At the same time, the first eight chapters pursue other goals, mainly to critique perceived problems with the current Christian churches and pointing out the historical causes and to present a reform project by presenting an esoteric study of key Judeo-Christian theological concepts such as the Trinity and the Logos through perennialist comparative studies involving Hinduism, Buddhism, Greek Paganism, Zoroastrianism and Gnosticism, among others.
She has a notably pro-Gnostic stance, both Jewish and Christian, foreshadowing the remarkable resurgence of Gnosticism in the latter half of the twentieth spurred by the famous Qumran and Nag Hammadi discoveries. Indeed her writings are quite consonant with the contents of those texts, especially in her noting the importance of Jewish Gnosticism. She also presents groundbreaking research on Mandean Gnosticism with her use of the Ginza (Codex Nazareus).

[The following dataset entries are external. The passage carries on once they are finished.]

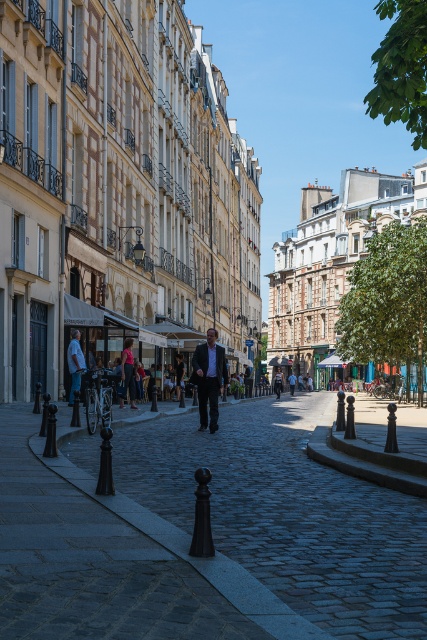 Identify the location of light blue shirt at left. This screenshot has width=427, height=640. (75, 364).

Between light blue shirt at left and denim jacket at center, which one has more height?

light blue shirt at left

Does point (70, 353) lie in front of point (277, 381)?

That is True.

Locate an element on the screen. This screenshot has height=640, width=427. light blue shirt at left is located at coordinates (75, 364).

Which is in front, point (131, 392) or point (294, 388)?

Point (131, 392)

Who is positioned more to the left, light brown leather jacket at center or light blue jeans at center?

light brown leather jacket at center is more to the left.

You are a GUI agent. You are given a task and a screenshot of the screen. Output one action in this format:
    pyautogui.click(x=<x>, y=<y>)
    Task: Click on the light brown leather jacket at center
    This screenshot has width=427, height=640.
    Given the screenshot: What is the action you would take?
    pyautogui.click(x=128, y=372)

Is dark gray suit at center behind light blue jeans at center?

No, it is not.

Does dark gray suit at center have a lesser width compared to light blue jeans at center?

Yes.

Between point (195, 371) and point (289, 378), which one is positioned in front?

Positioned in front is point (195, 371).

Identify the location of dark gray suit at center. (208, 378).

Morever, her portrayal of Jesus prefigures the alternative biographical studies of Jesus and the historical view of a simpler early Christianity that challenges the later assumptions of the Nicean council.
The final four chapters, are more focused and self-contained: chapter nine adds more study of theosophical concepts of spiritual evolution in ancient scriptures that prefigure the Secret Doctrine, chapter ten presents a specific critique of the dogma of the Devil, adopting a Miltonian/Masonic esoteric interpretation of the fall of Lucifer, chapter eleven gives a solid comparative overview of Hindusim, Christianity, and Buddhism while chapter twelve serves as a general conclusion for both volumes, emphasizing magical practices found in eastern religions.

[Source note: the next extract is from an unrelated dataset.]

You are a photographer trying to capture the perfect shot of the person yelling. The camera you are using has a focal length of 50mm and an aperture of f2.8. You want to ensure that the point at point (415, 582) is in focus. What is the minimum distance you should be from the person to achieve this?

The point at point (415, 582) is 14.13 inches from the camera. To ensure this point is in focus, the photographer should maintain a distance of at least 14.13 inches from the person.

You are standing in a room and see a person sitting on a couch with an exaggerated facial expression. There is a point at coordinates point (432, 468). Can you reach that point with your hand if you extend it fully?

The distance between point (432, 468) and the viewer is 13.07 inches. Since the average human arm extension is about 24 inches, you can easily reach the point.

With the remarkable subsequent rise of Hinduism and Buddhism, as well as Gnosticism, Sufism and the Kabbalah in the West and the continued decline and necessary reforms by the Christian churches, this work can be seen as remarkably prescient and influential (one is tempted to see this work as the founding charter for modern new age and alternative spirituality) and many of the ideas and theories are still relevant 140 years later.
The Basic ideas that govern both volumes can be summarized as follows:
1- Comparing, critiquing and contrasting ancient and modern science and religion (and rehabilitating the former);
2- Comparing ancient and modern western knowledge with eastern culture (and rehabilitating the latter);
3- Using the first two points (with wider comparative research) to posit the existence of a universal, perennial wisdom;
4- Using the first 3 points to introduce notions of esoteric philosophy (which includes a holistic, essentialist multi-modal ontological world view, a cyclical view of history, a pro-Atlantis anthropological theory, and a Darwin-informed concept of spiritual evolution);
5- Using these notions of esoteric philosophy to build a new synthesis of (a) ancient and modern science; (b) eastern and western knowledge; (c) science and religion.
6- Arguing for the idea of India as a pre-eminent cradle of civilization.
7- Critiquing and clarifying the problem of spiritual phenomena and magic using esoteric principles.
8- Positing the existence of adepts, who through their acquired spiritual knowledge, have been the caretakers of a primordial divine wisdom since the earliest existence of humanity.